In infancy and early childhood, fats are especially important, giving the concentrated energy needed for rapid growth. Fat also provides essential fatty acids, is necessary for the absorption of fat soluble vitamins such as A, D, E and K, and for fat-soluble antioxidants.
Not all fats are the same however, and not all are equally useful. Fats are usually divided into three types according to the chemical structure of their fatty acids – saturated, monounsaturated and polyunsaturated.

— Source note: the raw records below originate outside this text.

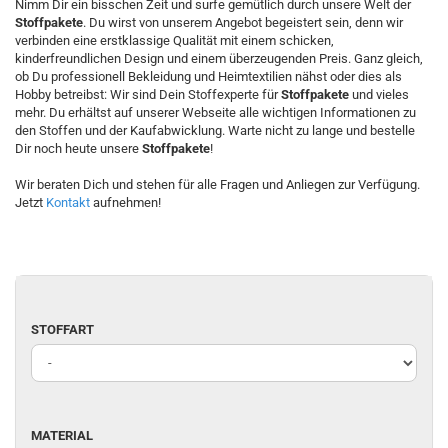
Nimm Dir ein bisschen Zeit und surfe gemütlich durch unsere Welt der
Stoffpakete
. Du wirst von unserem Angebot begeistert sein, denn wir
verbinden eine erstklassige Qualität mit einem schicken,
kinderfreundlichen Design und einem überzeugenden Preis. Ganz gleich,
ob Du professionell Bekleidung und Heimtextilien nähst oder dies als
Hobby betreibst: Wir sind Dein Stoffexperte für
Stoffpakete
und vieles
mehr. Du erhältst auf unserer Webseite alle wichtigen Informationen zu
den Stoffen und der Kaufabwicklung. Warte nicht zu lange und bestelle
Dir noch heute unsere
Stoffpakete
!
Wir beraten Dich und stehen für alle Fragen und Anliegen zur Verfügung.
Jetzt
Kontakt
aufnehmen!
STOFFART
STOFFART
MATERIAL
MATERIAL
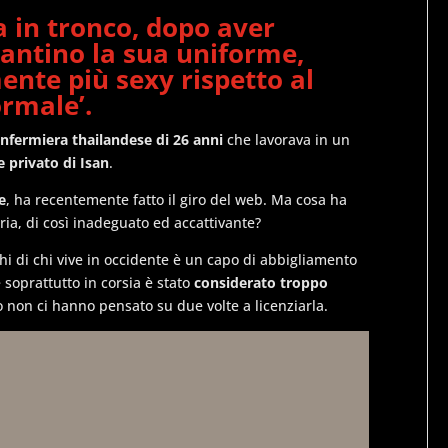
a in tronco, dopo aver
tantino la sua uniforme
,
mente
più sexy rispetto al
ormale’
.
 infermiera thailandese di 26 anni
che lavorava in un
 privato di Isan
.
e
, ha recentemente fatto il giro del web. Ma cosa ha
ria, di così inadeguato ed accattivante?
hi di chi vive in occidente è un capo di abbigliamento
 soprattutto in corsia è stato
considerato troppo
ro non ci hanno pensato su due volte a licenziarla.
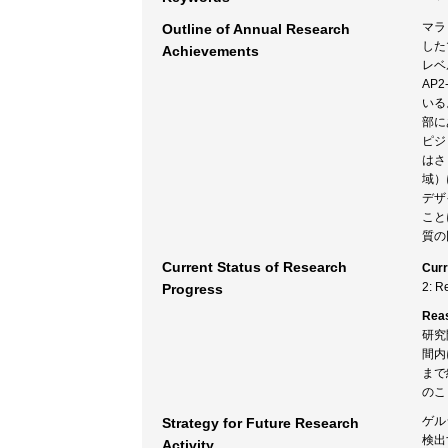
マラ
Outline of Annual Research
した
Achievements
レベ
AP
いる
部に
ピジ
はさ
域）
デザ
こと
質の
Current Status of Research
Curr
2: R
Progress
Rea
研究
間内
まで
のこ
ゲル
Strategy for Future Research
検出
Activity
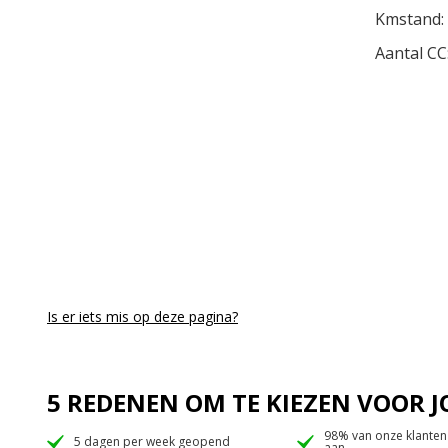
Kmstand:
Aantal CC
Is er iets mis op deze pagina?
5 REDENEN OM TE KIEZEN VOOR
98% van onze klanten
5 dagen per week geopend
aan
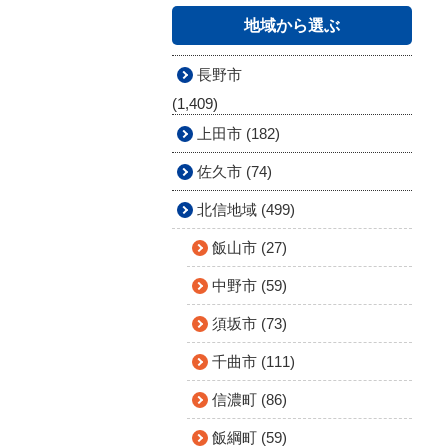
地域から選ぶ
長野市
(1,409)
上田市 (182)
佐久市 (74)
北信地域 (499)
飯山市 (27)
中野市 (59)
須坂市 (73)
千曲市 (111)
信濃町 (86)
飯綱町 (59)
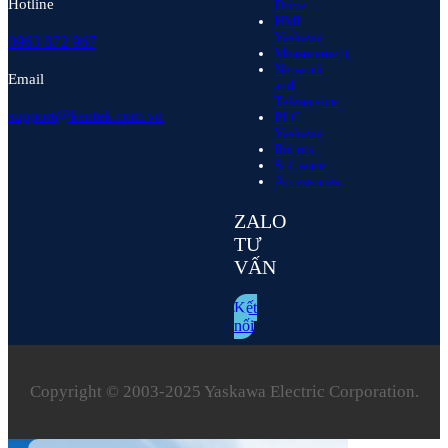
Hotline
Drive
HMI
Yaskawa
0963 872 967
Measurement
Network
Email
and
Teleservice
support@kentek.com.vn
PLC
Yaskawa
Robots
Software
Accessories
ZALO
TƯ
VẤN
Kết
nối
Copyright © 2003‑2025 Yaskawa Electric Corporation.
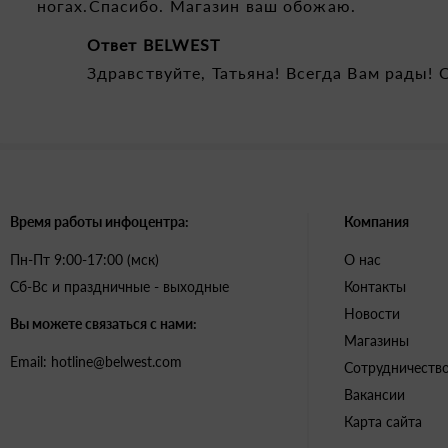
ногах.Спасибо. Магазин ваш обожаю.
Ответ BELWEST
Здравствуйте, Татьяна! Всегда Вам рады! 
Время работы инфоцентра:
Компания
Пн-Пт 9:00-17:00 (мск)
О нас
Сб-Вс и праздничные - выходные
Контакты
Новости
Вы можете связаться с нами:
Магазины
Email: hotline@belwest.com
Сотрудничеств
Вакансии
Карта сайта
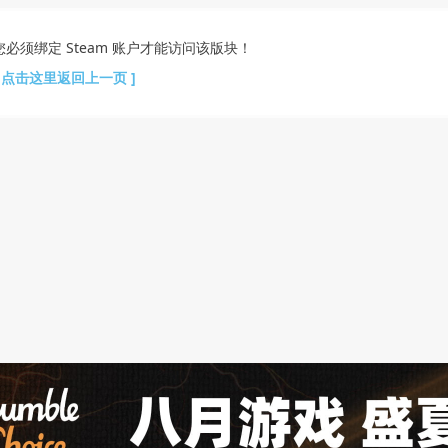
您必须绑定 Steam 账户才能访问该版块！
[ 点击这里返回上一页 ]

Polyunsaturated fats include two major families of essential fatty acids: Omega-3 and Omega-6. Like minerals and vitamins, the Omega fats are essential to health. Our body cannot make them and relies on food to obtain them.
The Omega-3 family
Omega-3 fatty acids are part of every cell in the body. They have many important functions, including development of the brain, eye and nerve tissues, promoting healthy blood flow and reducing inflammation.
- Alpha-linolenic acid (ALA) is found in oils such as canola, linseed, walnut and soybean oil and in green vegetables.
- Eicosapentaenoic acid (EPA) can be produced in the body from alpha-linolenic acid. EPA is found in fish oils, fish and seafood (and in small amounts in lean red meat).
- Docosahexaenoic acid (DHA) is found in high levels in tuna oil. Breast milk is also rich in DHA. Smaller amounts of DHA can be found in other fish oils, fish and seafood.
The Omega-6 family
Omega-6, although chemically similar to Omega-3, acts differently, and generally in opposite ways to the Omega-3 fats. The body needs both of these nutrients in the right balance to function effectively.
- Linoleic acid (LA) is a major component of oils (including safflower, sunflower, corn, soybean, peanut and grapeseed oils) and is present in grains, many nuts, seeds and wheatgerm.
- Gamma-linolenic acid (GLA) can be made in the body from the parent compound LA. GLA is the active component in evening primrose oil.
- Arachidonic acid (AA) is made from GLA. Like DHA, AA is found in breast milk.
Where can I find Omega-3 Fatty Acids?
- Oily fish such as canned sardines, mackerel, fresh tuna and salmon.
Note: to avoid the risk of Listeriosis, avoid uncooked fish and chilled, precooked seafood products during pregnancy. See our page on Infant Nutrition – Pregnancy for further information on Listeria.
- Fresh gurnard, kahawai, mullet, trevally.
- Most white fish (such as hapuku, ling, orange roughy, snapper) have an Omega-3 content less than a quarter of that of oily fish.
The NZ Food Safety Authority advises that while mercury levels in fish are very low, some fish types should be limited, especially by pregnant woman. See NZFSA booklet, Food Safety in Pregnancy, for more details: http://www.nzfsa.govt.nz/consumers/food-safety-topics/foodborne-illnesses/pregnancy/.
- Omega-enriched eggs, Omega-enriched milk, lean beef and lamb also provide small amounts.
- Linseed (oil or ground), canola oil and canola-based spreads, soy, wheatgerm and baked beans. Omega-3 from plants is not as efficiently used by the body as Omega-3 from fish.
Fats make up over 50% of the brain and the Omega-3 fatty acid DHA is the most abundant. DHA is found in human milk and some fish oils. Formulas labelled ‘Gold’ e.g. Karicare Toddler Gold Milk are enriched with Omega DHA.